What is required — The following entries should be restated word for word, pictures excluded.

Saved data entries
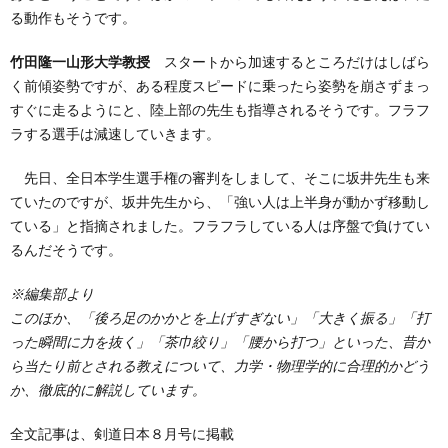
る動作もそうです。
竹田隆一山形大学教授
スタートから加速するところだけはしばら
く前傾姿勢ですが、ある程度スピードに乗ったら姿勢を崩さずまっ
すぐに走るようにと、陸上部の先生も指導されるそうです。フラフ
ラする選手は減速していきます。
先日、全日本学生選手権の審判をしまして、そこに坂井先生も来
ていたのですが、坂井先生から、「強い人は上半身が動かず移動し
ている」と指摘されました。フラフラしている人は序盤で負けてい
るんだそうです。
※編集部より
このほか、「後ろ足のかかとを上げすぎない」「大きく振る」「打
った瞬間に力を抜く」「茶巾絞り」「腰から打つ」といった、昔か
ら当たり前とされる教えについて、力学・物理学的に合理的かどう
か、徹底的に解説しています。
全文記事は、剣道日本８月号に掲載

Task solution —
る動作もそうです。
竹田隆一山形大学教授
スタートから加速するところだけはしばら
く前傾姿勢ですが、ある程度スピードに乗ったら姿勢を崩さずまっ
すぐに走るようにと、陸上部の先生も指導されるそうです。フラフ
ラする選手は減速していきます。
先日、全日本学生選手権の審判をしまして、そこに坂井先生も来
ていたのですが、坂井先生から、「強い人は上半身が動かず移動し
ている」と指摘されました。フラフラしている人は序盤で負けてい
るんだそうです。
※編集部より
このほか、「後ろ足のかかとを上げすぎない」「大きく振る」「打
った瞬間に力を抜く」「茶巾絞り」「腰から打つ」といった、昔か
ら当たり前とされる教えについて、力学・物理学的に合理的かどう
か、徹底的に解説しています。
全文記事は、剣道日本８月号に掲載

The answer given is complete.